2020年5月6日水曜日

トラウマ難治例 7


5. 現在のトラウマないしストレスファクターの層
最後の層としてあげたいのは、現在進行形のトラウマないしはストレスファクターの存在である。これらにはあらゆる種類のものが含まれる可能性がある。すでに述べた併存するうつ病やパーソナリティ障害、発達障害などはことごとく現在進行形のストレスファクターとして数えられることになるし、その他の精神疾患の存在も同様である。さらには慢性的な身体疾患や身体障碍などもこれに相当するであろう。また腰痛やひざ痛などの慢性疼痛のために日常生活が思うように送れないこと、あるいは災害の被災、貧困なども多くの難治例を生む可能性がある。
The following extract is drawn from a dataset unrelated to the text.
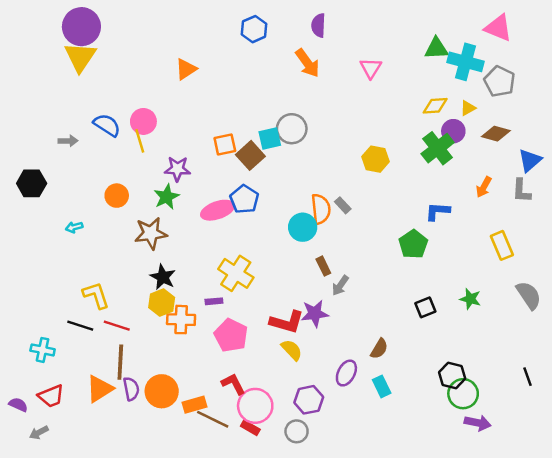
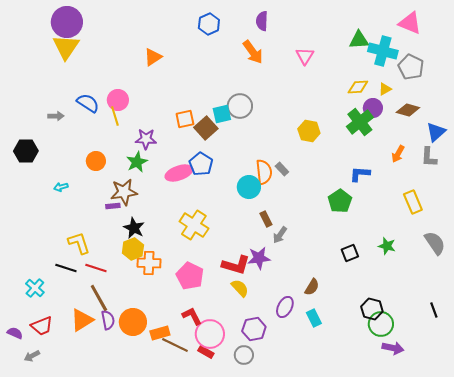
purple rectangle: (214, 301) -> (113, 206), moved
cyan cross: (43, 350) -> (35, 288), turned 30
brown line: (120, 362) -> (99, 298), turned -32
さらに私が特筆したいのは、現在進行形の対人関係におけるトラウマファクターだ。さらに具体的には、成人後の親との同居、ないしは配偶者との同居からくるストレスである。様々な事情から親との同居が継続し、そこで幼少時に生じたトラウマが形を変えて繰り返されるケースがある。幼少時の両親からのあからさまな虐待やネグレクトが存在していた場合にはなおのことであるが、そうでない場合にも親からの精神的な支配が継続している際にはトラウマからの回復のプロセスはさらに遠のく。さらには配偶者からの精神的、身体的なストレスを体験している人も多い。多くのトラウマの体験者が加害的な関係性から逃れることに困難さを抱えていることに注意しなくてはならない。
これらの現在進行形のトラウマが生じている際のトラウマ治療は事実上不可能であり、結果的にそのケースは難治例となるであろう。